A way to make all those thoughts and prayers actually change something

After mass murder, prayer follows. Prayerful hashtags trend on Twitter. “Thoughts and prayers” are offered in politicians' speeches. In private spaces, people clasp hands and ask God to be present with the families and the victims, to look over us, protect us from harm. A quick glance at the record shows that this last request is almost uniformly denied. Prayers are not enough. There is always another loner, another crowded place; usually the same gun; always the same result.

God is not a human man, but Omar Mateen was very much one. He is being called a Muslim, but he was a Muslim in the same way that Charleston church killer Dylann Roof is a Christian. Rather than practicing Islam, it appears that Mateen was more practicing American Masculinity. Between 2003 and the San Bernardino attacks of 2015 there were 160 active shooters in America, killing 1,043 people and wounding 557. Only six of those assailants were women. Shooting large groups of strangers with guns appears to be a primarily male activity.
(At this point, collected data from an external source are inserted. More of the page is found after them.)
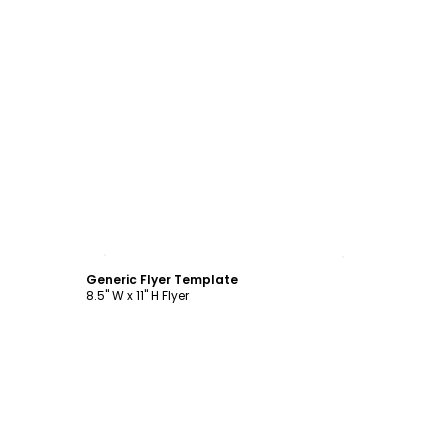
Customize
Generic Flyer Template
8.5" W x 11" H Flyer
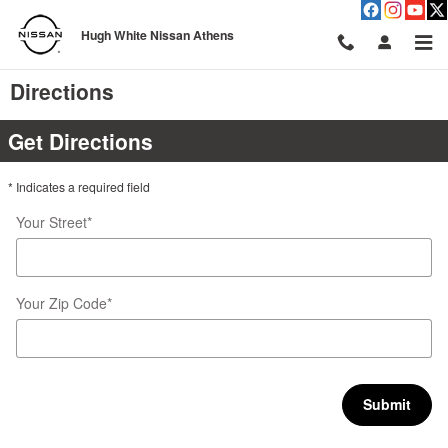
Skip to main content
Hugh White Nissan Athens
Directions
Get Directions
* Indicates a required field
Your Street
*
Your Zip Code
*
Submit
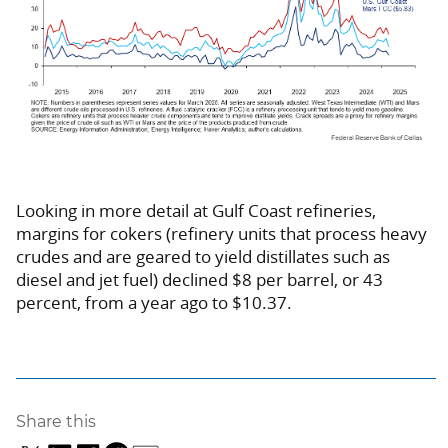
Looking in more detail at Gulf Coast refineries,
margins for cokers (refinery units that process heavy
crudes and are geared to yield distillates such as
diesel and jet fuel) declined $8 per barrel, or 43
percent, from a year ago to $10.37.
Share this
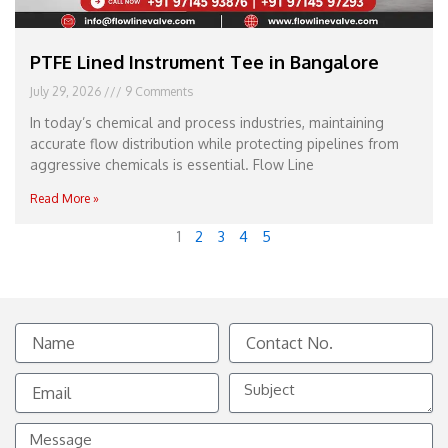
PTFE Lined Instrument Tee in Bangalore
July 29, 2026
9 Comments
In today’s chemical and process industries, maintaining
accurate flow distribution while protecting pipelines from
aggressive chemicals is essential. Flow Line
Read More »
1
2
3
4
5
Name
Contact
No.
Email
Subject
Message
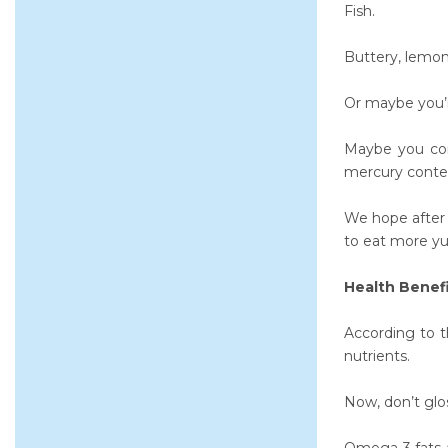
Fish.
Buttery, lemony
Or maybe you’r
Maybe you cons
mercury conte
We hope after r
to eat more yu
Health Benefi
According to 
nutrients.
Now, don’t glos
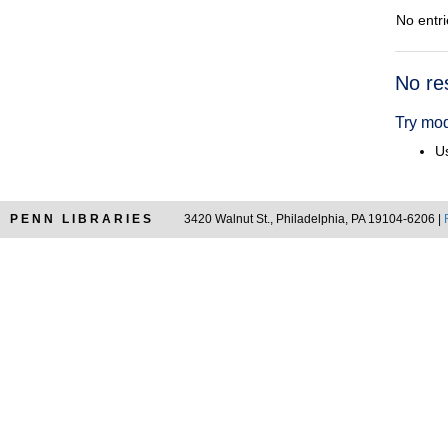
No entri
Searc
No re
Resul
Try mod
Us
PENN LIBRARIES
3420 Walnut St., Philadelphia, PA 19104-6206 |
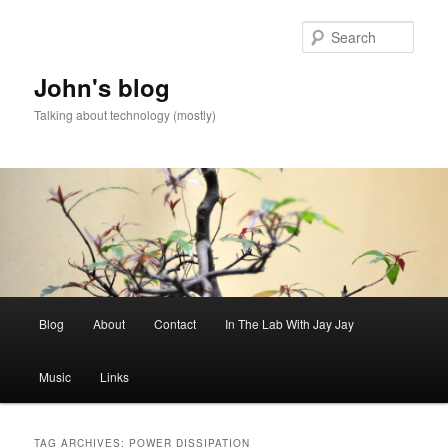
Skip
Skip
to
to
Sear
primary
secondary
content
content
John's blog
Talking about technology (mostly)
Main
Blog
About
Contact
In The Lab With Jay Jay
menu
Music
Links
TAG ARCHIVES:
POWER DISSIPATION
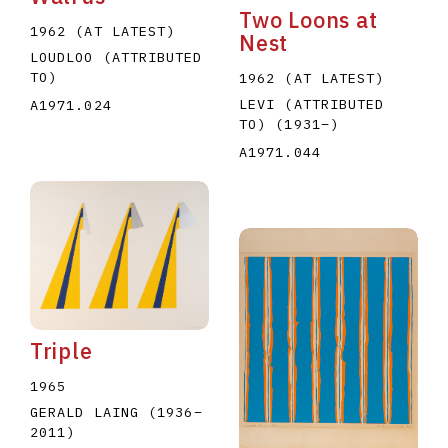
Two Loons at
1962 (AT LATEST)
Nest
LOUDLOO (ATTRIBUTED
TO)
1962 (AT LATEST)
LEVI (ATTRIBUTED
A1971.024
TO)
(1931
–
)
A1971.044
Triple
1965
GERALD LAING
(1936
–
2011
)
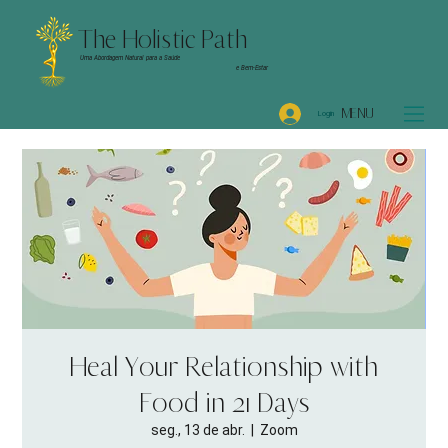
The Holistic Path
Uma Abordagem Natural para a Saúde
e Bem-Estar
MENU
Login
Heal Your Relationship with
Food in 21 Days
seg., 13 de abr.
  |  
Zoom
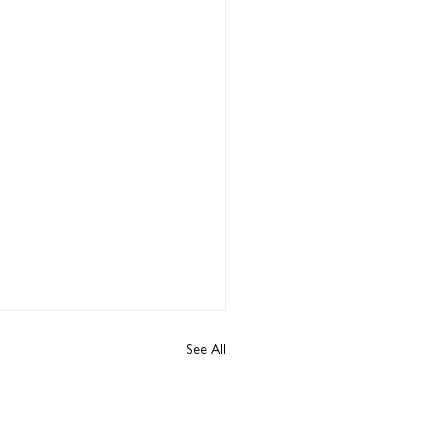
See All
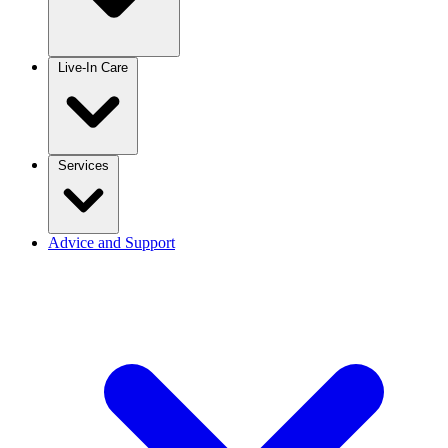
Live-In Care
Services
Advice and Support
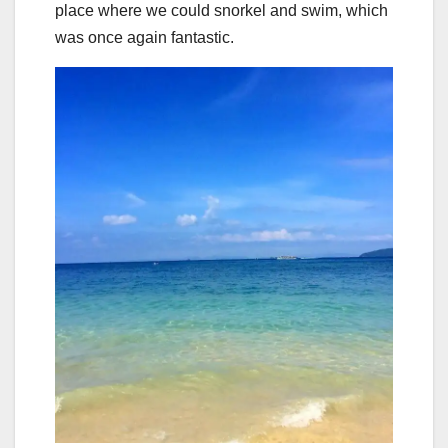
place where we could snorkel and swim, which
was once again fantastic.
Omar Mateen was one of these men. He was born and raised in the United States. A former coworker says Mateen espoused hate toward blacks, Jews, and women, and was openly homophobic. He was a registered gun owner with an active conceal-and-carry license. He longed to be a cop. Through his murderous assault on Pulse, he attempted to hang his violence and ignorance on his faith, but he was nothing more or less than an American man.

I know my prayers are powerless against all of that. My prayers are not a solution, yet I pray daily despite this. One of my favorite prayers is the prayer of St. Francis of Assisi: "Lord, make me an instrument of Thy peace. Where there is hatred, let me sow love." St. Francis asked God to help him become a peaceful person, the kind of person who brings faith to places where there is doubt, who brings hope to places where there is despair. Francis supplicated for the willingness to give and understand, and to be remade daily in the image of God — to not be a frightened, greedy asshole when shit gets real.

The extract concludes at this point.